# ASSIGNED TASK:
When you repeat the records, keep every word exact and drop each picture.

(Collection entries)

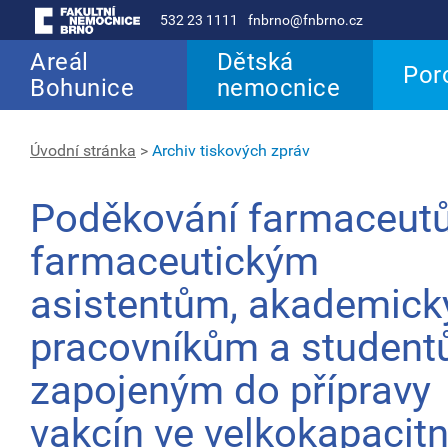
532 23 1111
fnbrno@fnbrno.cz
Areál
Dětská
Por
Bohunice
nemocnice
Úvodní stránka
>
Archiv tiskových zpráv
Poděkování farmaceut
farmaceutickým
asistentům, akademic
pracovníkům a studen
zapojeným do přípravy
vakcín ve velkokapacit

# EXERCISE OUTPUT:
532 23 1111
fnbrno@fnbrno.cz
Areál
Dětská
Por
Bohunice
nemocnice
Úvodní stránka
>
Archiv tiskových zpráv
Poděkování farmaceut
farmaceutickým
asistentům, akademic
pracovníkům a studen
zapojeným do přípravy
vakcín ve velkokapacit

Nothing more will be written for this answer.